Return every line from the records below that has the word "Location".

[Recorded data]
┄┄┄┄┄┄┄┄┄┄┄┄┄┄┄┄┄┄┄┄

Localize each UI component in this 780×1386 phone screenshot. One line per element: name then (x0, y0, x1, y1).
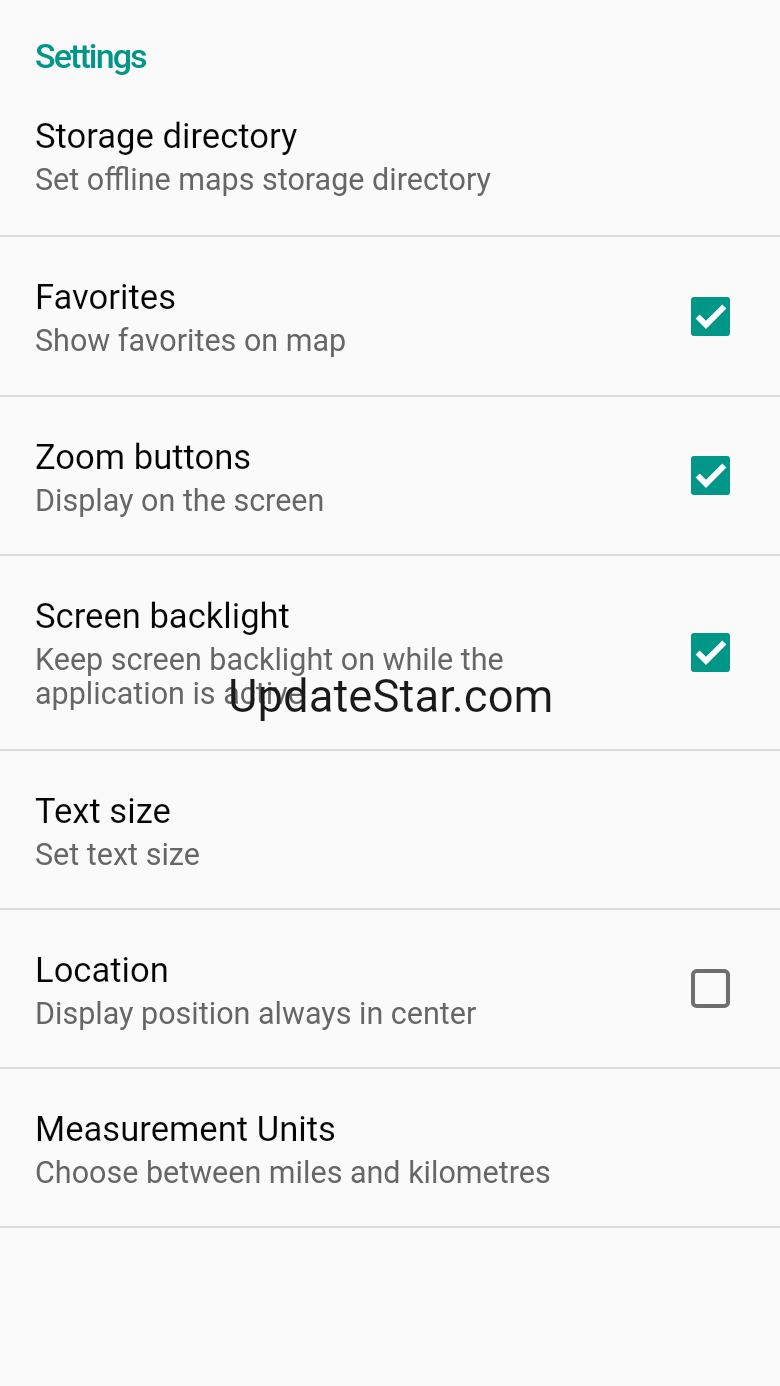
staticText: UpdateStar.com (228, 670, 554, 723)
staticText: Show favorites on map (35, 323, 635, 359)
staticText: Display on the screen (35, 483, 635, 519)
staticText: Zoom buttons (35, 437, 252, 478)
button[interactable]: Text size (0, 751, 780, 908)
staticText: Storage directory (35, 116, 298, 157)
button[interactable]: Settings (0, 0, 780, 76)
other: Location, disabled (691, 969, 730, 1008)
staticText: Text size (35, 791, 171, 832)
other: Favorites, enabled (691, 297, 730, 336)
button[interactable]: Location (0, 910, 780, 1067)
button[interactable]: Zoom buttons (0, 397, 780, 554)
staticText: Set text size (35, 837, 635, 873)
other: Screen backlight, enabled (691, 633, 730, 672)
staticText: Settings (35, 36, 146, 76)
other: Zoom buttons, enabled (691, 456, 730, 495)
staticText: Choose between miles and kilometres (35, 1155, 635, 1191)
staticText: Favorites (35, 277, 176, 318)
staticText: Set offline maps storage directory (35, 162, 635, 198)
button[interactable]: Measurement Units (0, 1069, 780, 1226)
staticText: Keep screen backlight on while the appli… (35, 642, 515, 712)
button[interactable]: Storage directory (0, 76, 780, 235)
staticText: Screen backlight (35, 596, 290, 637)
staticText: Location (35, 950, 169, 991)
button[interactable]: Screen backlight (0, 556, 780, 749)
staticText: Display position always in center (35, 996, 635, 1032)
staticText: Measurement Units (35, 1109, 336, 1150)
button[interactable]: Favorites (0, 237, 780, 395)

┄┄┄┄┄┄┄┄┄┄┄┄┄┄┄┄┄┄┄┄

TASK OUTPUT:
other: Location, disabled (691, 969, 730, 1008)
button[interactable]: Location (0, 910, 780, 1067)
staticText: Location (35, 950, 169, 991)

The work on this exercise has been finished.